On Refined and Robust Inferences for Spatial Econometric Models

Asymptotically refined and heteroskedasticity robust inferences are considered for spatial linear and panel regression models, based on the quasi maximum likelihood (QML) or the adjusted quasi score (AQS) approaches. Refined inferences are achieved through bias-correcting the QML estimators, bias-correcting the $t$-ratios for covariates effects, and improving tests for spatial effects; heteroskedasticity-robust inferences are achieved through adjusting the quasi score functions. Several popular spatial linear and panel regression models are considered including the linear regression models with either spatial error dependence (SED), or spatial lag dependence (SLD), or both SED and SLD (SARAR), the linear regression models with higher-order spatial effects, SARAR(p,q), and the fixed-effects panel data models with SED or SLD or both. Asymptotic properties of the new estimators and the new inferential statistics are examined.

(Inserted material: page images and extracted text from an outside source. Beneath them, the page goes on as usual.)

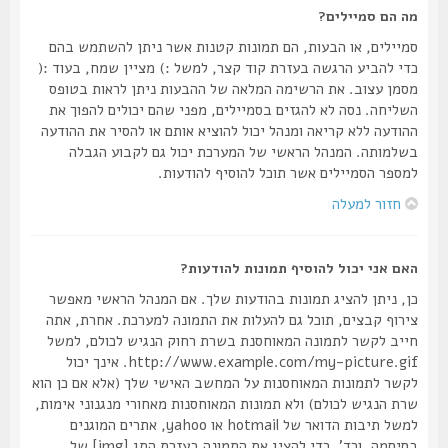
מה הם סמיילים?
סמיילים, או הבעות, הם תמונות קטנות אשר ניתן להשתמש בהם
כדי להביע הרגשה בעזרת קוד קצר, למשל :) מציין שמח, בעוד :(
מסמן עצוב. את הרשימה המלאה של ההבעות ניתן לראות בטופס
השליחה. נסה לא להגזים בסמיילים, מפני שהם יכולים להפוך את
ההודעה ללא קריאה ומנהל יכול להוציא אותם או להסיר את ההודעה
בשלמותה. המנהל הראשי של המערכת יכול גם לקבוע הגבלה
למספר הסמיילים אשר תוכל להוסיף להודעות.
חזור למעלה
האם אני יכול להוסיף תמונות להודעות?
כן, ניתן להציג תמונות בהודעות שלך. אם המנהל הראשי מאפשר
צירוף קבצים, תוכל גם להעלות את התמונה למערכת. אחרת, אתה
חייב לקשר לתמונה המאוחסנת בשרת רחוק הנגיש לכולם, למשל
http://www.example.com/my-picture.gif. אינך יכול
לקשר לתמונות המאוחסנות על המחשב האישי שלך (אלא אם כן הוא
שרת הנגיש לכולם) ולא תמונות המאוחסנות מאחורי מנגנוני אימות,
למשל תיבות הדואר של hotmail או yahoo, אתרים המוגנים
בסיסמה, וכד'. כדי להציג את התמונה בעזרת התג [img] של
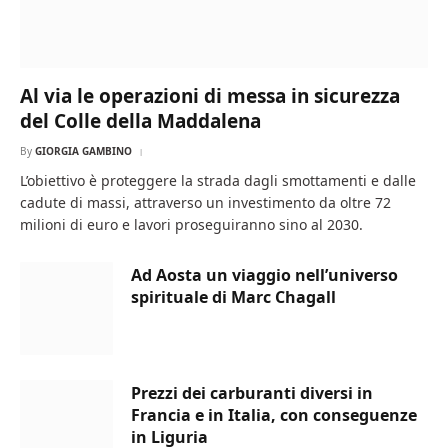
Al via le operazioni di messa in sicurezza
del Colle della Maddalena
By
GIORGIA GAMBINO
L’obiettivo è proteggere la strada dagli smottamenti e dalle
cadute di massi, attraverso un investimento da oltre 72
milioni di euro e lavori proseguiranno sino al 2030.
Ad Aosta un viaggio nell’universo
spirituale di Marc Chagall
Prezzi dei carburanti diversi in
Francia e in Italia, con conseguenze
in Liguria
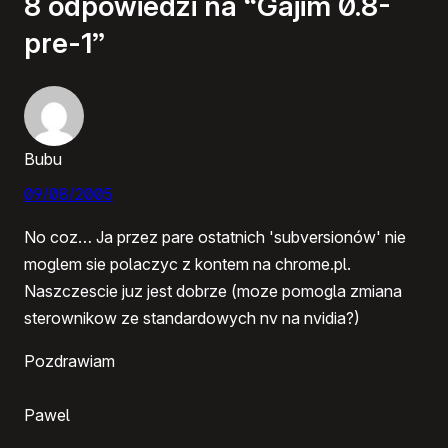
8 odpowiedzi na “Gajim 0.8-
pre-1”
Bubu
09/08/2005
No coz… Ja przez pare ostatnich 'subversionów' nie
moglem sie polaczyc z kontem na chrome.pl.
Naszczescie juz jest dobrze (moze pomogla zmiana
sterownikow ze standardowych nv na nvidia?)
Pozdrawiam
Pawel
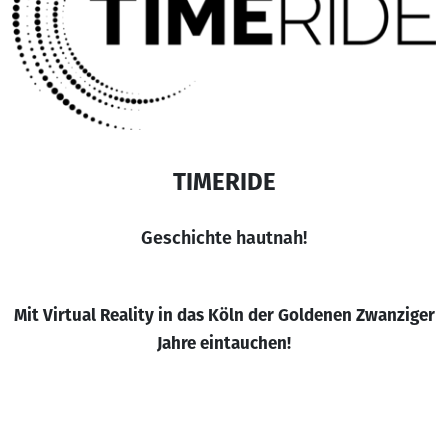
TIMERIDE
Geschichte hautnah!
Mit Virtual Reality in das Köln der Goldenen Zwanziger
Jahre eintauchen!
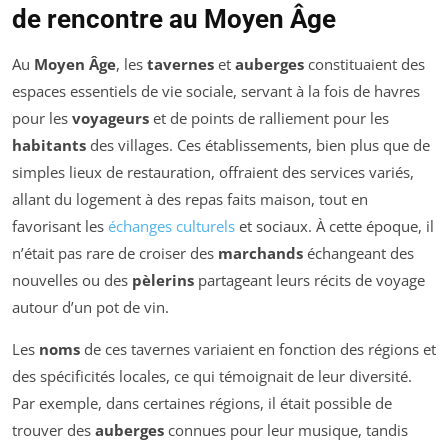
de rencontre au Moyen Âge
Au
Moyen Âge
, les
tavernes
et
auberges
constituaient des
espaces essentiels de vie sociale, servant à la fois de havres
pour les
voyageurs
et de points de ralliement pour les
habitants
des villages. Ces établissements, bien plus que de
simples lieux de restauration, offraient des services variés,
allant du logement à des repas faits maison, tout en
favorisant les
échanges culturels
et sociaux. À cette époque, il
n’était pas rare de croiser des
marchands
échangeant des
nouvelles ou des
pèlerins
partageant leurs récits de voyage
autour d’un pot de vin.
Les
noms
de ces tavernes variaient en fonction des régions et
des spécificités locales, ce qui témoignait de leur diversité.
Par exemple, dans certaines régions, il était possible de
trouver des
auberges
connues pour leur musique, tandis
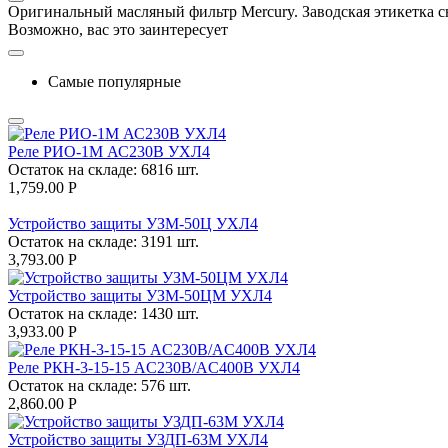
Оригинальный масляный фильтр Mercury. Заводская этикетка сн
Возможно, вас это заинтересует
Самые популярные
Реле РИО-1М АС230В УХЛ4
Остаток на складе:
6816 шт.
1,759.00
Р
Устройство защиты УЗМ-50Ц УХЛ4
Остаток на складе:
3191 шт.
3,793.00
Р
Устройство защиты УЗМ-50ЦМ УХЛ4
Остаток на складе:
1430 шт.
3,933.00
Р
Реле РКН-3-15-15 AC230В/AC400B УХЛ4
Остаток на складе:
576 шт.
2,860.00
Р
Устройство защиты УЗДП-63М УХЛ4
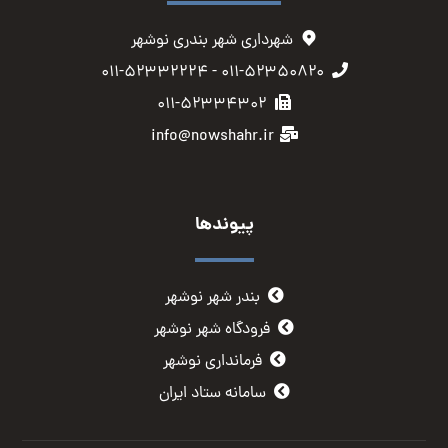
شهرداری شهر بندری نوشهر
۰۱۱-۵۲۳۵۰۸۲۰ - ۰۱۱-۵۲۳۳۲۲۲۴
۰۱۱-۵۲۳۳۴۳۰۲
info@nowshahr.ir
پیوندها
بندر شهر نوشهر
فرودگاه شهر نوشهر
فرمانداری نوشهر
سامانه ستاد ایران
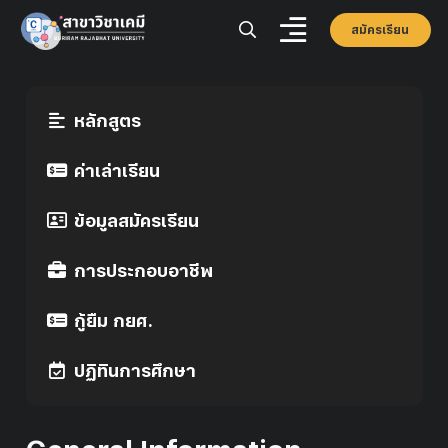
สมัครเรียน
หลักสูตร
ค่าเล่าเรียน
ข้อมูลสมัครเรียน
การประกอบอาชีพ
กู้ยืม กยศ.
ปฏิทินการศึกษา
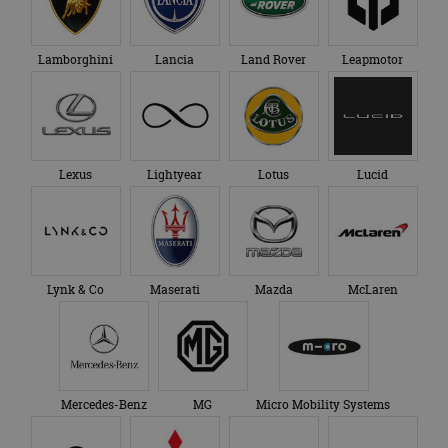
Lamborghini
Lancia
Land Rover
Leapmotor
Lexus
Lightyear
Lotus
Lucid
Lynk & Co
Maserati
Mazda
McLaren
Mercedes-Benz
MG
Micro Mobility Systems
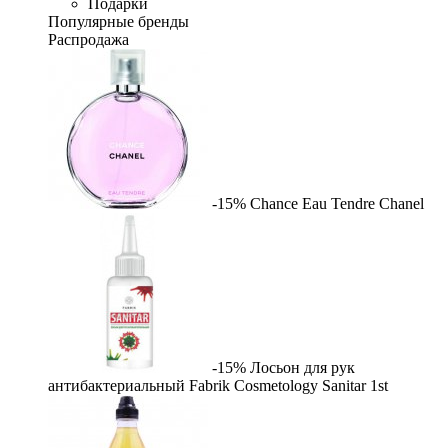
Подарки
Популярные бренды
Распродажа
-15%
Chance Eau Tendre
Chanel
-15%
Лосьон для рук
антибактериальный Fabrik Cosmetology Sanitar
1st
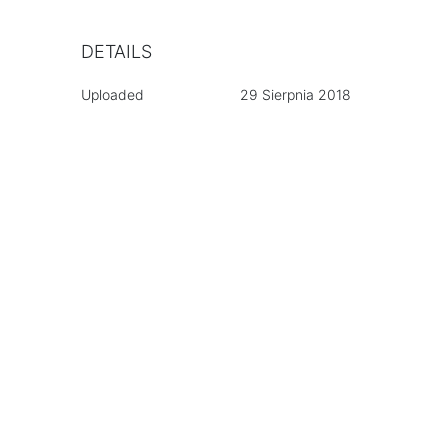
DETAILS
Uploaded
29 Sierpnia 2018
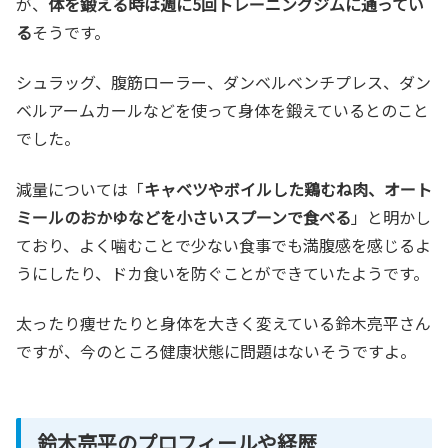
が、
体を鍛える時は週に5回トレーニングジムに通ってい
る
そうです。
シュラッグ、腹筋ローラー、ダンベルベンチプレス、ダン
ベルアームカールなどを使って身体を鍛えているとのこと
でした。
減量については「
キャベツやボイルした鶏むね肉、オート
ミールのおかゆなどを小さいスプーンで食べる
」と明かし
ており、よく噛むことで少ない食事でも満腹感を感じるよ
うにしたり、ドカ食いを防ぐことができていたようです。
太ったり痩せたりと身体を大きく変えている鈴木亮平さん
ですが、今のところ健康状態に問題はないそうですよ。
鈴木亮平のプロフィールや経歴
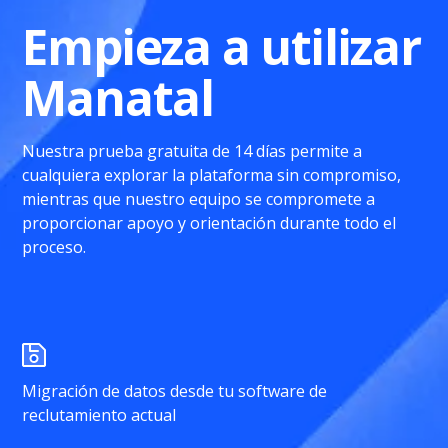
Empieza a utilizar
Manatal
Nuestra prueba gratuita de 14 días permite a
cualquiera explorar la plataforma sin compromiso,
mientras que nuestro equipo se compromete a
proporcionar apoyo y orientación durante todo el
proceso.
Migración de datos desde tu software de
reclutamiento actual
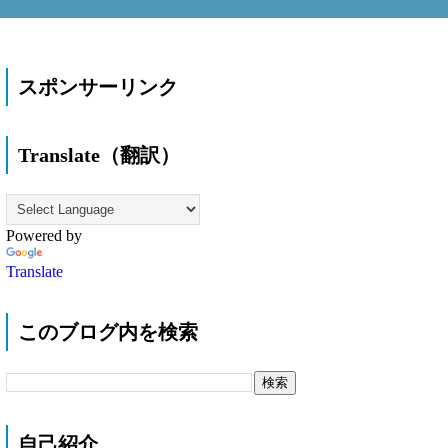
スポンサーリンク
Translate（翻訳）
Powered by
Translate
このブログ内を検索
自己紹介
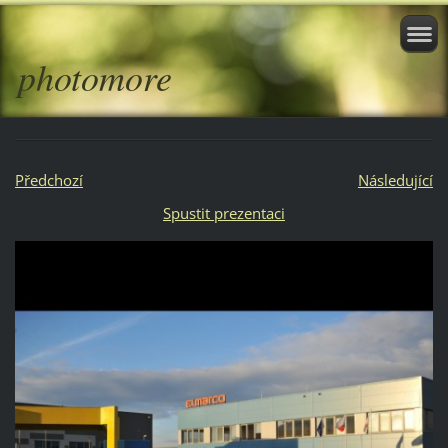
photomore
Předchozí
Následující
Spustit prezentaci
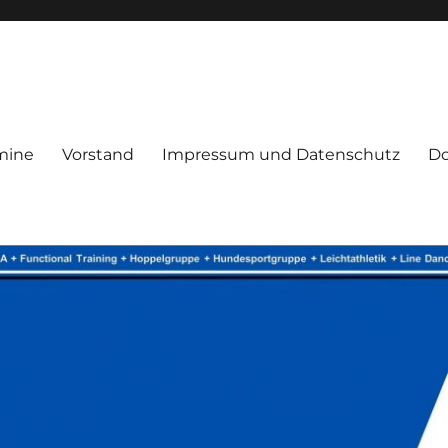
mine
Vorstand
Impressum und Datenschutz
D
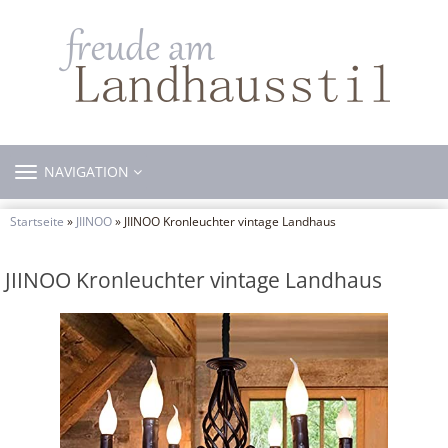
TOGGLE
NAVIGATION
NAVIGATION
Startseite
»
JIINOO
» JIINOO Kronleuchter vintage Landhaus
JIINOO Kronleuchter vintage Landhaus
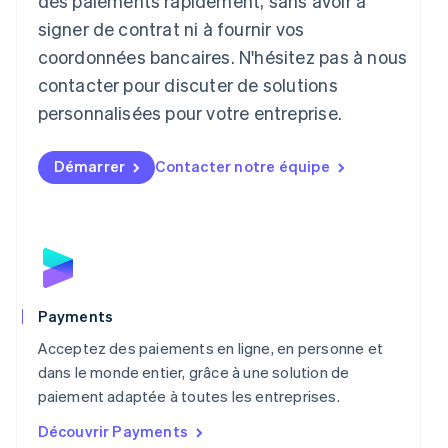
des paiements rapidement, sans avoir à
Liechtenstein
signer de contrat ni à fournir vos
Deutsch
English
Lituanie
coordonnées bancaires. N'hésitez pas à nous
English
contacter pour discuter de solutions
Luxembourg
personnalisées pour votre entreprise.
Français
Deutsch
English
Malaisie
English
简体中文
Démarrer
Contacter notre équipe
Malte
English
Mexique
Español
English
Norvège
English
Nouvelle-Zélande
English
Payments
Pays-Bas
Acceptez des paiements en ligne, en personne et
Nederlands
English
Pologne
dans le monde entier, grâce à une solution de
English
paiement adaptée à toutes les entreprises.
Portugal
Découvrir Payments
Português
English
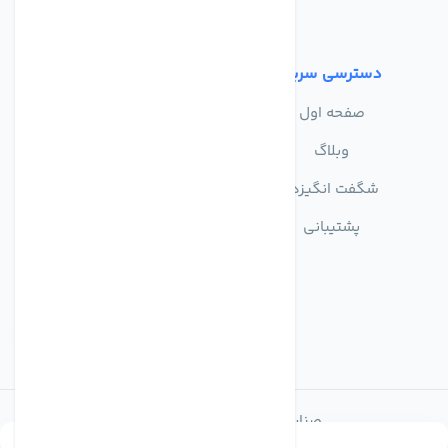
شرایط استفاده
دسترسی سریع
صفحه اول
وبلاگ
شگفت انگیزها
پشتیبانی
صنایع تولیدی تصفیه آب ماهان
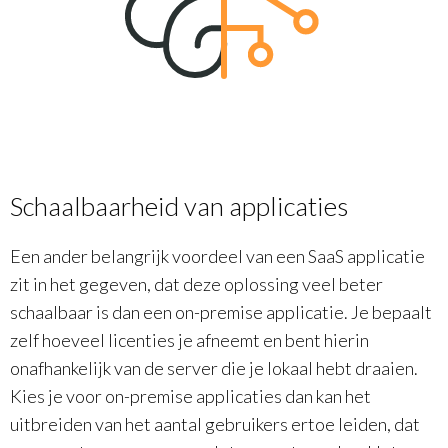
Schaalbaarheid van applicaties
Een ander belangrijk voordeel van een SaaS applicatie
zit in het gegeven, dat deze oplossing veel beter
schaalbaar is dan een on-premise applicatie. Je bepaalt
zelf hoeveel licenties je afneemt en bent hierin
onafhankelijk van de server die je lokaal hebt draaien.
Kies je voor on-premise applicaties dan kan het
uitbreiden van het aantal gebruikers ertoe leiden, dat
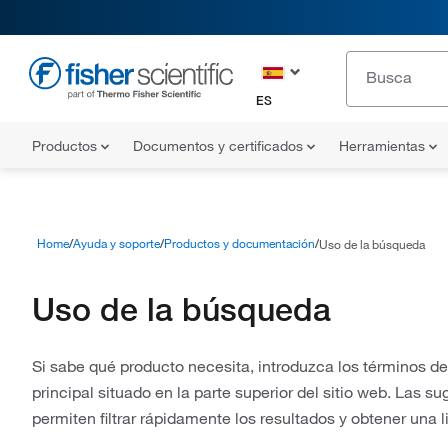
ES
Productos
Documentos y certificados
Herramientas
Home
Ayuda y soporte
Productos y documentación
Uso de la búsqueda
Uso de la búsqueda
Si sabe qué producto necesita, introduzca los términos 
principal situado en la parte superior del sitio web. Las 
permiten filtrar rápidamente los resultados y obtener una 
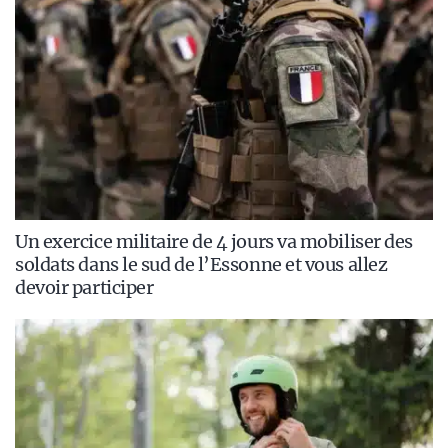
Un exercice militaire de 4 jours va mobiliser des
soldats dans le sud de l’Essonne et vous allez
devoir participer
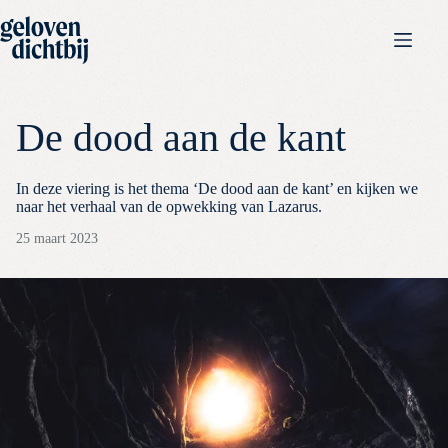
De dood aan de kant
In deze viering is het thema ‘De dood aan de kant’ en kijken we
naar het verhaal van de opwekking van Lazarus.
25 maart 2023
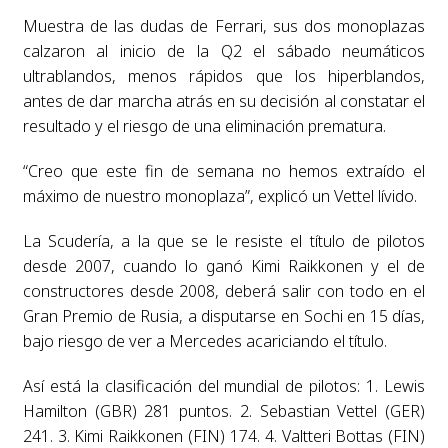
Muestra de las dudas de Ferrari, sus dos monoplazas
calzaron al inicio de la Q2 el sábado neumáticos
ultrablandos, menos rápidos que los hiperblandos,
antes de dar marcha atrás en su decisión al constatar el
resultado y el riesgo de una eliminación prematura.
“Creo que este fin de semana no hemos extraído el
máximo de nuestro monoplaza”, explicó un Vettel lívido.
La Scudería, a la que se le resiste el título de pilotos
desde 2007, cuando lo ganó Kimi Raikkonen y el de
constructores desde 2008, deberá salir con todo en el
Gran Premio de Rusia, a disputarse en Sochi en 15 días,
bajo riesgo de ver a Mercedes acariciando el título.
Así está la clasificación del mundial de pilotos: 1. Lewis
Hamilton (GBR) 281 puntos. 2. Sebastian Vettel (GER)
241. 3. Kimi Raikkonen (FIN) 174. 4. Valtteri Bottas (FIN)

Chapter 1 introduces in details the issues to be studied in the entire thesis. Chapter 2 focuses on the asymptotic distribution and finite-sample bias correction of the QML Estimators for the linear SED model. Chapter 3 extends Chapter 2 to the linear SARAR model to introduce simple methods for finite-sample bias corrections and for improved t-ratios for covariate and spatial effects. Chapter 4 presents a set of refined inferences methods for the fixed-effects panel data models. Chapter 5 moves onto inferences methods robust against unknown cross-sectional heteroskedasticity, with a focus on the linear SLD model. Chapter 6 introduces a general methodology for heteroskedasticity-robust estimation and inference for all the popular spatial econometric models, with detailed demonstrations given using the linear SARAR(p,q) model, and the fixed-effects panel data models. Chapter 7 concludes the thesis.